The names, alone, should make one suspicious. I've heard them called "elevators," "hoists" and "lifts." But why are they never named after their downward motion? They don't only go up.

Ask for directions to the lift in Harrods, in London, and you won't have any trouble. But suppose you're already up and want to go down. How far do you think you'll get if you ask for directions to the "drop"?

And why do they also call that part of a moving staircase that only goes down, an escalator? It never escalates.

One of my children solved that one 25 years ago when he was little more than a toddler. As we were walking through a department store he told me he wanted to ride the "upalator," but that the "downalator" was too scary for him.

Wouldn't it be simpler to call them the upalator and the downalator? The only exception might be the escalator in the Centrum, the big department store in Warsaw. If I remember correctly, that machine only went up. It had no "down" counterpart.

Like a Coffin

Most of the elevators Joyce and I have seen in Europe tend to be small. The one in the Hotel DeLille, in Paris, accommodates only one person and one suitcase. The person must be thin and the suitcase only fits if standing on end.

One of our fellow guests pointed out that, lined in red velvet as it is, this particular elevator looks so much like a coffin that you're surprised to see the occupant move when the door opens.

There was an even more memorable elevator in Stockholm, in the Palace Hotel. It was different in that it was quite large.

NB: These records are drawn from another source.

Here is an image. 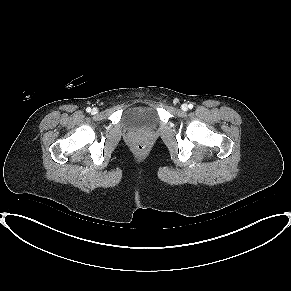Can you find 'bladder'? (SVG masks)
<instances>
[{"label": "bladder", "instance_id": "1", "mask_svg": "<svg viewBox=\"0 0 291 291\" xmlns=\"http://www.w3.org/2000/svg\"><path fill=\"white\" fill-rule=\"evenodd\" d=\"M125 122L129 127H154L159 122L158 112L149 105L132 106L125 114Z\"/></svg>", "mask_w": 291, "mask_h": 291}]
</instances>
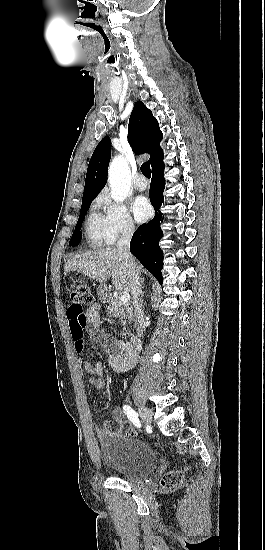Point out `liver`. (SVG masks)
I'll use <instances>...</instances> for the list:
<instances>
[{
    "label": "liver",
    "mask_w": 265,
    "mask_h": 550,
    "mask_svg": "<svg viewBox=\"0 0 265 550\" xmlns=\"http://www.w3.org/2000/svg\"><path fill=\"white\" fill-rule=\"evenodd\" d=\"M139 274L143 272L142 266L135 261ZM69 271H77L85 276L93 278L100 283L112 277V284L116 290L131 292V280L128 267L122 255L114 247L100 248L77 254L70 258L64 266V275Z\"/></svg>",
    "instance_id": "6515ba94"
}]
</instances>
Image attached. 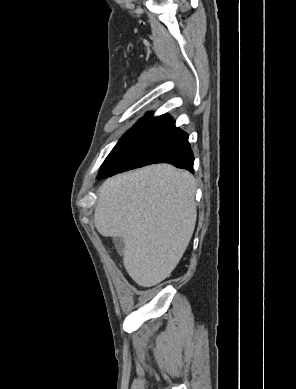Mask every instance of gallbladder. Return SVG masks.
Listing matches in <instances>:
<instances>
[{
  "instance_id": "obj_1",
  "label": "gallbladder",
  "mask_w": 296,
  "mask_h": 389,
  "mask_svg": "<svg viewBox=\"0 0 296 389\" xmlns=\"http://www.w3.org/2000/svg\"><path fill=\"white\" fill-rule=\"evenodd\" d=\"M112 242L118 254L123 255L125 249L123 239L121 237H113Z\"/></svg>"
}]
</instances>
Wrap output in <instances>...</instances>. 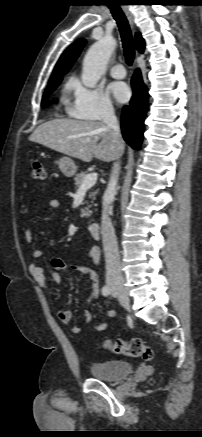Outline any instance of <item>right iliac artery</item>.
Here are the masks:
<instances>
[{"instance_id":"right-iliac-artery-1","label":"right iliac artery","mask_w":202,"mask_h":437,"mask_svg":"<svg viewBox=\"0 0 202 437\" xmlns=\"http://www.w3.org/2000/svg\"><path fill=\"white\" fill-rule=\"evenodd\" d=\"M102 294H103L104 296H108V295L110 294V288H109V286L105 285V286L102 287Z\"/></svg>"}]
</instances>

All of us who had been waiting in the lobby got on and went through the rituals that go with good elevator manners.

We faced the front and shuffled around a little till all of us had our approximate quota of space, gave each other little half-smiles and stared up at the spot at the top of the door.

Stuck in Sweden

Then somebody pushed a button. Others mentioned their floors and the same man cheerfully pushed buttons for each number called.

The doors closed. The light dimmed, the motor hummed for a few seconds and the doors opened. Somebody got off, looked around, found that he was still in the lobby and was trying to get back on when the doors closed.

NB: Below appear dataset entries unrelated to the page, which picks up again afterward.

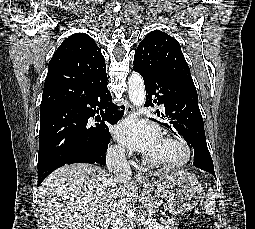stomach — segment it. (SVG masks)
<instances>
[{
	"mask_svg": "<svg viewBox=\"0 0 255 229\" xmlns=\"http://www.w3.org/2000/svg\"><path fill=\"white\" fill-rule=\"evenodd\" d=\"M156 196L164 198L170 213L184 214L198 204L202 187L195 175L187 171H176L154 188Z\"/></svg>",
	"mask_w": 255,
	"mask_h": 229,
	"instance_id": "obj_1",
	"label": "stomach"
}]
</instances>
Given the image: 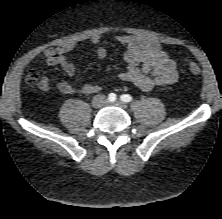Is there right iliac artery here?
<instances>
[{
    "mask_svg": "<svg viewBox=\"0 0 222 219\" xmlns=\"http://www.w3.org/2000/svg\"><path fill=\"white\" fill-rule=\"evenodd\" d=\"M108 100L113 102L116 100V94L114 93H110L109 96H108Z\"/></svg>",
    "mask_w": 222,
    "mask_h": 219,
    "instance_id": "right-iliac-artery-1",
    "label": "right iliac artery"
}]
</instances>
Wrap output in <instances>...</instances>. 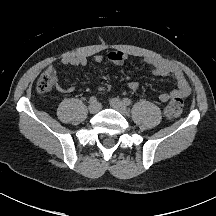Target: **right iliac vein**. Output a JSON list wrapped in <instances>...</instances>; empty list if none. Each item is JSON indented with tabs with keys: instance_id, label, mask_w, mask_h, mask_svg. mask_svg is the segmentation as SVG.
Listing matches in <instances>:
<instances>
[{
	"instance_id": "1",
	"label": "right iliac vein",
	"mask_w": 216,
	"mask_h": 216,
	"mask_svg": "<svg viewBox=\"0 0 216 216\" xmlns=\"http://www.w3.org/2000/svg\"><path fill=\"white\" fill-rule=\"evenodd\" d=\"M101 106L99 103L90 104L88 109L91 114H95L100 110Z\"/></svg>"
}]
</instances>
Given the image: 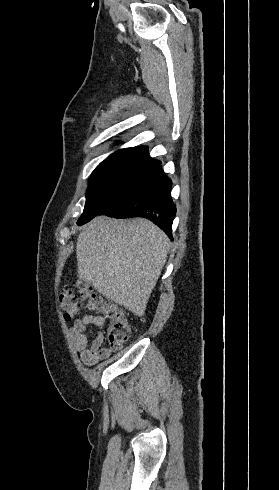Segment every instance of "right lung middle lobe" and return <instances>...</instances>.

The light dimmed, the motor hummed, stopped and the doors opened. There was the same man who'd just got off.

"Nice of you to come back for me," he said. Several of us exchanged glances. We hadn't gone back for him. The doors closed, the light dimmed, the motor hummed and the doors opened. Again we were facing the lobby.

It happened three or four more times before we all realized that the machine was having us. The elevator had not moved at all. It had just gone through the motions.

I found it hard to believe that such a thing could happen in a country with Sweden's engineering record. In fact, as Joyce and I began climbing the hotel stairs with our luggage I could have sworn I heard mechanical-sounding laughter from deep in the building.

Old Elevator

Had the Swedes developed a sentient elevator? It worked flawlessly later on. I figured that someone, probably a Swedish engineer, must have had a few words with it.

The Irish elevator was another matter. We were in Galway at the Great Southern Hotel, with a tour group of mostly Irish Americans who'd "come home" to pay homage to the old sod.

It was an old building and an old elevator. Eight of us got on, on the fifth floor, and were on our way down to the lobby to catch our bus for Shannonside.

The car stopped on the fourth floor and although the elevator was full, a chambermaid got on. The doors closed and we were starting to go down again when the machinery groaned and stopped. The lights flickered and went out.

"It's my fault," the chambermaid said. "Things were grand till I got on. It was my weight that did it. I'm so sorry." Several of us told her that was silly and that it was nobody's fault.

'Push the Button'

"Push the button," somebody said.

"Which button?" somebody else asked.

"Any of 'em. All of 'em."

"Oh, dear Lord," said a small voice. "You might be pushing the emergency by mistake. Miss Riley gets awful mad when the emergency bell rings. She'll think I did it. Everything that goes wrong, she thinks I did it."